On travaillait à aider les vieilles gens, et une fois les grains en sûreté, on reprenait en chantant la route de la forêt pour recommencer pour une autre saison les travaux et les périls du voyageur.

Le type est maintenant — à quelques rares exceptions près — presque entièrement disparu.
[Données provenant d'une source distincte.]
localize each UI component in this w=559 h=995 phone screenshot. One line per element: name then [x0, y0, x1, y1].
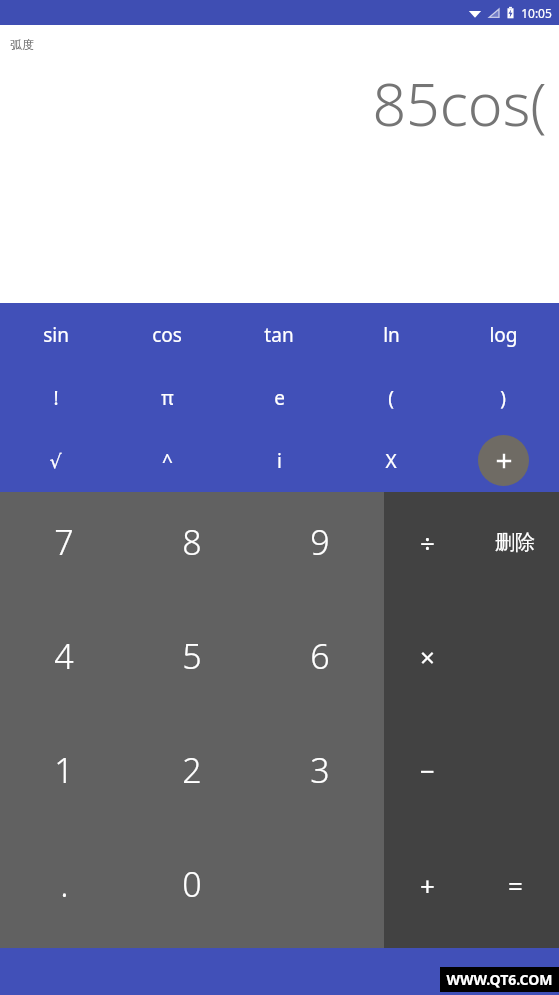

La civilisation moderne, la colonisation des contrées situées au nord de l’Outaouais, les facilités du commerce et de la navigation, la vapeur ont tour-à-tour détruit ce qui restait encore de pittoresque et d’original dans le caractère du « canotier voyageur ».

Ce cachet indélibile du « coureur des bois » et de « l’homme de chantier » que l’on rencontrait si souvent dans nos campagnes et dans les rues des villes de Montréal et de Québec, est presque passé à l’état de légende.

On entend encore les vieillards raconter leurs exploits parmi les Indiens du Nord-Ouest et dans les forêts vierges de l’Outaouais, mais les enfants, maintenant, vont à l’école, passent au collège, et finissent généralement par choisir l’outil de l’artisan ou l’étude des professions libérales.

La scène que nous avons racontée, au premier chapitre, était donc, en 1872, chose à peu près exceptionnelle. Aussi l’arrivée des voyageurs dans le joli village de Lavaltrie eut-elle pour effet de rassembler le soir même, à la ferme du père Montépel, tous les amis des alentours qui se disputaient le privilège de serrer la main du fils unique qui revenait des chantiers après une absence de neuf mois.

  1. Le mot voyageur est employé ici, dans un sens tout canadien. On appelle « voyageur » au Canada, le bûcheron de profession qui se dirige chaque année vers les forêts du Nord et du Nord-Ouest, et le « Coureur des bois » qui fait la chasse et le commerce des fourrures.
  2. L’expression encager est une locution fort en vogue parmi les bûcherons canadiens : elle est dérivée du mot cage qui signifie : radeau, et dont on a fait encager c’est-à-dire : former des radeaux.